Não tem uma matéria trágica que eu fiz que eu não tenha me horrorizado

No domingo (18)…

Caixa do e-mail do trabalho lotada, alguns alertas sobre a onda de violência na cidade, com dois travestis baleados no centro de São Paulo. Fora isso (não minimizando a situação) o dia estava tranquilo. Com uma pausa para checar se eu não havia perdido nenhum e-mail importante eis que me aparece uma mensagem de uma leitora da Folha.

Ela pedia espaço no jornal para divulgar a história sobre o cachorro dela que havia desaparecido há dois meses na zona norte de São Paulo. No e-mail, ela dizia que não iria deixar de procurar o cão e por isso tinha apelado para o Facebook. Lá, ela criou uma página chamada “Procura-se Bingo”.

Esses tipos de e-mail aparecem aos montes na redação, como a própria dona do cachorro deve saber, mas mesmo assim ela não desistiu e entrou em contato com o jornal. A história também não é novidade. Muitas famílias perdem seus cachorros e criam páginas nas redes sociais para tentar encontrá-los. O caso não é forte. A história tinha tudo para não ser aceita. Foi o que eu pensei no primeiro momento.

Eu própria, como repórter, estava me autocensurando diante daquela possibilidade de pauta.

Trabalho em uma editoria em que todos os dias lidamos com o jornalismo policial, com temas como assassinatos, acidentes, assaltos, furtos, sequestros, tráfico de drogas, armas, operações policiais, prisões e todo tipo de irregularidade. E os mais experientes dizem “jornalista não pode ter estômago fraco”, ainda mais para essa editoria, mas isso não nos torna indiferentes às mazelas dos outros.

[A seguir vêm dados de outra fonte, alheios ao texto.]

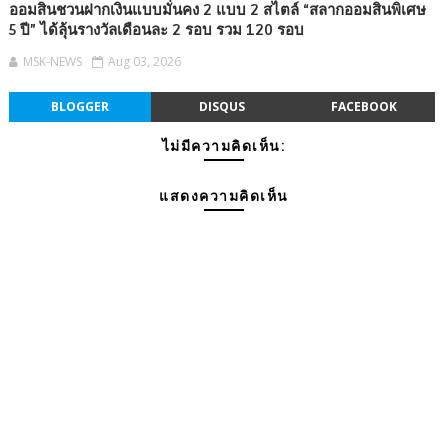
ออมสินชวนฝากเงินแบบมั่นคง 2 แบบ 2 สไตล์ “สลากออมสินพิเศษ
5 ปี” ได้ลุ้นรางวัลเดือนละ 2 รอบ รวม 120 รอบ
MSK-NEWS
Aug 03, 2026
BLOGGER
DISQUS
FACEBOOK
ไม่มีความคิดเห็น:
แสดงความคิดเห็น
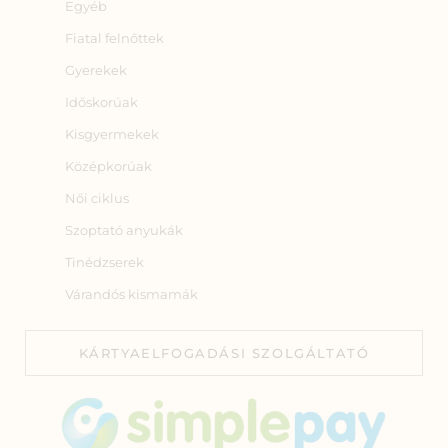
Egyéb
Fiatal felnőttek
Gyerekek
Időskorúak
Kisgyermekek
Középkorúak
Női ciklus
Szoptató anyukák
Tinédzserek
Várandós kismamák
KÁRTYAELFOGADÁSI SZOLGÁLTATÓ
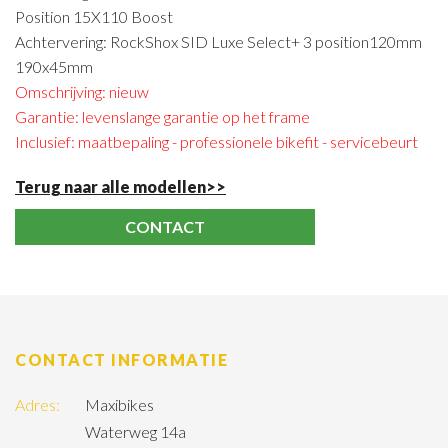
Position 15X110 Boost
Achtervering: RockShox SID Luxe Select+ 3 position120mm
190x45mm
Omschrijving: nieuw
Garantie: levenslange garantie op het frame
Inclusief: maatbepaling - professionele bikefit - servicebeurt
Terug naar alle modellen>>
CONTACT
CONTACT INFORMATIE
Adres:
Maxibikes
Waterweg 14a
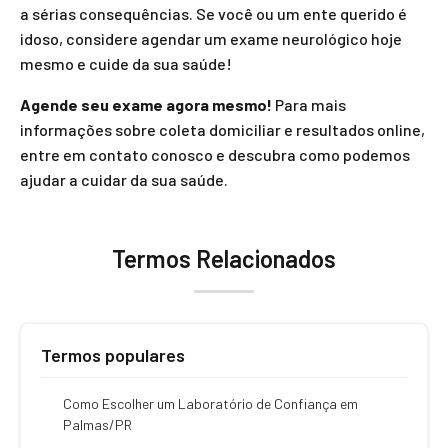
a sérias consequências. Se você ou um ente querido é
idoso, considere agendar um exame neurológico hoje
mesmo e cuide da sua saúde!
Agende seu exame agora mesmo!
Para mais
informações sobre coleta domiciliar e resultados online,
entre em contato conosco e descubra como podemos
ajudar a cuidar da sua saúde.
Termos Relacionados
Termos populares
Como Escolher um Laboratório de Confiança em
Palmas/PR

Não tem uma matéria trágica que eu fiz tanto no jornal quanto em televisão que eu não tenha me horrorizado, que eu não tenha me chocado. E é assim que tem que ser. Não quero me habituar com uma desgraça e não me sensibilizar. Isso me torna humana. Tão humana que acreditei na pauta da leitora e levei adiante.

Aquele domingo calmo para mim se transformou em uma esperança eufórica para a estudante Fabiana Cadete, dona do cachorro Bingo. E eu fiquei muito feliz com isso.

Estudante cria página na web para encontrar cão perdido

Depois da minha reportagem, a história do Bingo foi até a RedeTV! no programa “Se Liga Brasil”, da apresentadora Regina Volpato.